At this point, I’m saying to myself, “I wonder how many times a day these people have to ask that question.” I mean, was it really that big of a deal? Why didn’t they just give you whatever they felt like? Its still the same amount of money, right?
SUMMED UP BY: EXPERIENCE #5
I’m sitting in the school age room at the daycare, week before last. I was never in there, really, and it was time to help with homework. One of the little girls, about six or seven years old is sitting with me, and pulls out her math homework, which was learning about money. She was lost, and clearly frustrated. I pull out a few dollars in coins from my purse (a small percentage of what is in there on any given day. Hehe.) and we start practicing. In the one example, I laid two quarters out, then ten pennies and asked which one was of higher value. “The two quarters,” she said. This went on, and she did very well until I put one quarter out, and then twenty-five pennies. “Which one is worth more?” I asked.
“I don’t know,” she said. I point to the quarter and ask how much it’s worth. “Twenty-five cents,” she says. Then I ask how much the pennies are worth, and after she counts, she says, “Twenty-five cents.” I smile, thinking she has just figured it out, and ask which one is worth more, and she says again, “…I don’t know.” I explain that they’re the same, that they’re equal, and she says to me, “Well, why do we have that one [the quarter] if we could have all pennies? It would be easier if we just had pennies and we could just count them.”
“Hold out your hand,” I tell her, and she does. I dig out a dollar bill, and put it in her one hand, and then count out one hundred cents in the smallest of change as I can and put it in her other hand. It barely stays in her small hand, and a few spill onto the table. “Its hard to keep carry all of that, isn’t it? It’s much easier if we have a dollar, its just a little tricky to learn how to use all the different coins and dollars.”

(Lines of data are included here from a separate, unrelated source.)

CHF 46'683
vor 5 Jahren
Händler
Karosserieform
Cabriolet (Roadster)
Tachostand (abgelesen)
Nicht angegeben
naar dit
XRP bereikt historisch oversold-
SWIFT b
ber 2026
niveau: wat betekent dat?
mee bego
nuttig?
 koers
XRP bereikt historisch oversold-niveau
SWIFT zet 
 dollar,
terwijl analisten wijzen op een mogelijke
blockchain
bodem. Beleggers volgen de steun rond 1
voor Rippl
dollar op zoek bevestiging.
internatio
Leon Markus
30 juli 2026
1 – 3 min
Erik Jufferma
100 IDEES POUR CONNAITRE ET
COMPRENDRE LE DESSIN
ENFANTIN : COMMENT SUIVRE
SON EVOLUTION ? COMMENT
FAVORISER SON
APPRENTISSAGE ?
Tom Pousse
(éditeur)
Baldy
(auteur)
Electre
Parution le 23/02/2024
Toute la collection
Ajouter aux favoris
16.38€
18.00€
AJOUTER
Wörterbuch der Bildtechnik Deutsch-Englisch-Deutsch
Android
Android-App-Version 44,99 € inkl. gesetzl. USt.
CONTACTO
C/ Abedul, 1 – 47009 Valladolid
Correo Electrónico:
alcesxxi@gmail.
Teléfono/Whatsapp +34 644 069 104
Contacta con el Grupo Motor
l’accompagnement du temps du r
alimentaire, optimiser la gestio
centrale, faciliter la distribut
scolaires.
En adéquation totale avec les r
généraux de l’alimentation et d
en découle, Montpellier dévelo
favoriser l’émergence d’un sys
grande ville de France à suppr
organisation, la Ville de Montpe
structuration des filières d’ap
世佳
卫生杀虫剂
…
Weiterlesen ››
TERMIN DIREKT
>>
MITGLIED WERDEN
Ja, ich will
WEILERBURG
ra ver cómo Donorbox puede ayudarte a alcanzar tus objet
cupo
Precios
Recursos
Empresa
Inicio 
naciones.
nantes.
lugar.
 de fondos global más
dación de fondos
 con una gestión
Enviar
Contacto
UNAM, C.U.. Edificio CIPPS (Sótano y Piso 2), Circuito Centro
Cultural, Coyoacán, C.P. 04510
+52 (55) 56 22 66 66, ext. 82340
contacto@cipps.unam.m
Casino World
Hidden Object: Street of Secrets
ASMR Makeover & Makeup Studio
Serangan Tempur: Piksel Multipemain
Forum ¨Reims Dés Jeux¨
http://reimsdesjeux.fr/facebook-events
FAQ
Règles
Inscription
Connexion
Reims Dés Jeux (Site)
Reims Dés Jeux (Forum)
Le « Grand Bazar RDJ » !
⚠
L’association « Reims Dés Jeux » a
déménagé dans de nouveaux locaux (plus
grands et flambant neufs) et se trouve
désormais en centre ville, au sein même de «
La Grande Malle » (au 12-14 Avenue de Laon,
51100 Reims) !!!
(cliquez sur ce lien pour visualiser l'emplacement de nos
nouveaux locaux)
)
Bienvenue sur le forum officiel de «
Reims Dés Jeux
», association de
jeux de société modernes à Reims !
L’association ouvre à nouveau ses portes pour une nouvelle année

“Why not just have dollars then?” she asked me. Then I tell her, “Give me fifty cents of that dollar,” pointing to the dollar bill.
“I can’t.”
“Why?”
“…Because it’s a dollar.”
AND THAT HAD ME THINKING…(and when does it not?)
How much is a life worth? No amount of money, of course, but my life certainly isn’t worth any more or any less than yours or anyone else’s, so why does it matter what it’s made of?
I figure it would go like this: I would walk into the Bank of Existence, and hand the teller a voucher for my life, just like I did with my checks, and He would ask me, “And how would you like that back?” If my voucher is for a million “credits,” as I’ll call them, I could spend it on millions of low quality experiences and beliefs, all cheap and unrewarding, though easily attained, or I could spend them on high quality experiences, beliefs, and events. It may cost me more time and effort, but it’s highly more self-gratifying, and more pleasing to God, the most important teller of them all.
So I’ll ask you, the readers of all of my crazy analogies: God has given you a voucher to cash with experiences…and how would YOU like that back?